Recent advancements in artificial intelligence (AI) technology have led to great strides in generating music using machine learning algorithms. Tech giants such as Meta, the parent company of Facebook, and Google have developed their own music generators, but which is more efficient? Can AI-generated music be held up to professional standards? These are just a few of the questions we seek to answer as we examine the capabilities of these AI music generators.
Meta’s Music Gen
Meta, the company behind Facebook, recently published a paper titled “Simple and Controllable Music Generation,” which presents their AI-generated music called Music Gen. Music Gen uses efficient token interleaving patterns to produce high-quality audio and can also be conditioned on a given melody to influence its sound. The AI model was trained on over 20,000 hours of music, including 10,000 high-quality tracks as well as music data from Shutterstock and 0.5. One of the key advantages of Music Gen is its “controllability”, which allows composers to guide the machine-generated melodies toward their original idea.

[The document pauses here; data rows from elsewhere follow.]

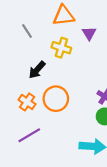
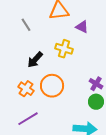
purple triangle: (89, 33) -> (82, 27), turned -32
yellow cross: (61, 48) -> (64, 49), moved

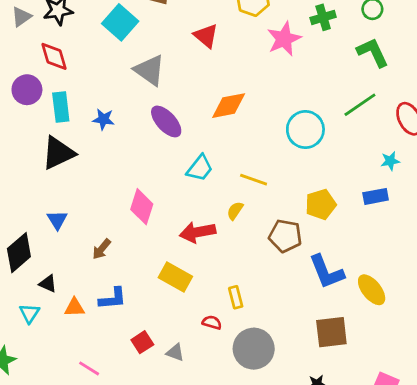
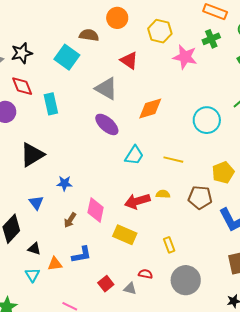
pink star: (284, 39) -> (185, 57), turned -30
gray triangle: (150, 70) -> (106, 88), moved
cyan rectangle: (61, 107) -> (51, 104), moved
blue star: (103, 119) -> (64, 183), moved
pink diamond: (142, 207) -> (96, 210), moved
yellow semicircle: (235, 211) -> (163, 194), moved, turned 64
cyan triangle: (29, 313) -> (32, 275), moved
red semicircle: (212, 322) -> (145, 274), moved

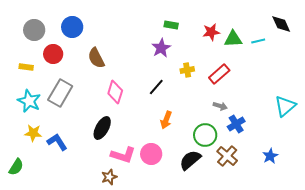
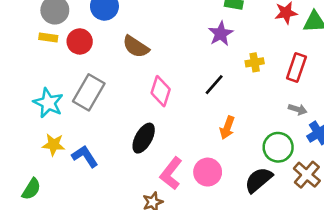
brown semicircle: (96, 58) -> (136, 47), turned -30
yellow rectangle: (26, 67) -> (48, 38), moved
red rectangle: (219, 74) -> (296, 68), turned -30
pink L-shape: (123, 155) -> (171, 173), turned 110

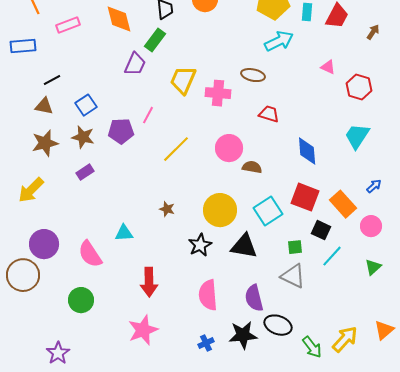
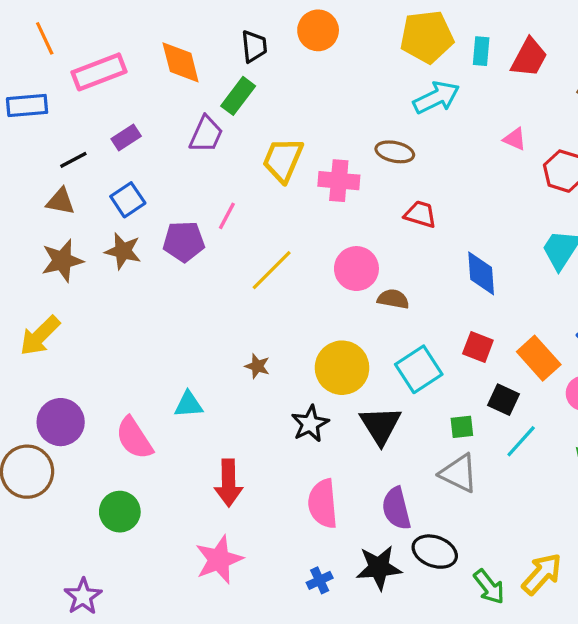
pink rectangle: (68, 25) -> (99, 72), size x1.4
purple rectangle: (85, 172) -> (126, 137), moved
red square: (305, 197) -> (478, 347), size x0.7
black triangle: (244, 246) -> (380, 425), turned 48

Note, however, that even though Music Gen outperformed Google’s Music LM on a standard text-to-music benchmark, both generators produced some inconsistencies in their music generation. Another limitation is that the current sample set used for training on Music Gen may not be comprehensive enough to produce accurate results for all genres of music.
Google’s Music LM
On the other hand, Google’s Music LM model is also valuable within the scope of machine-generated music and was trained on over 68,000 MIDI files including Mozart, Bach, Beethoven, and other classical composers’ works. Although Google’s music model works well enough for generating classical music, it may not have met the required conditions to perform well in the direct comparison with Music Gen. It’s also important to note that the musical output from Google’s Music LM sometimes falls short of sounding professional, which is something to be aware of if seeking to use machine-generated music in your professional work.
The Future of AI-Generated Music
AI-generated music has the potential to transform the music industry and deliver quick background music options for various commercial industries such as film, video, and gaming. Open-source projects like Music Gen and Music LM have perks where talented individuals and small teams can work to make the models more consistent with the aim of creating fully functional models soon.
One drawback of AI-generated music is that the sample sets used to train the AI models may not be extensive enough for all music genres. Recent developments have shown that AI-generated relaxing jazz music is of very good quality, whereas upbeat arcade music does not fare well and produces inconsistency or poor musical output. Therefore, it is essential that more comprehensive sample sets be used to train AI music models that can deliver accurate and consistent results across all music genres. By modifying the algorithm and the training data to reflect the specificity of a certain genre, the music generator can be optimized to produce artificial music in a given style.
In conclusion, AI-generated music has the potential to expand the music industry by delivering quick background music options for commercial industries and for amateur musicians. While both Music Gen and Music LM deliver some inconsistencies in the generated music, with further development and larger sample sets to train on, the music will likely become more accurate. The machine-generated music output is now at par with amateur human composers, and soon the AI machine could create music that is difficult to differentiate from professional composers. Only time will tell!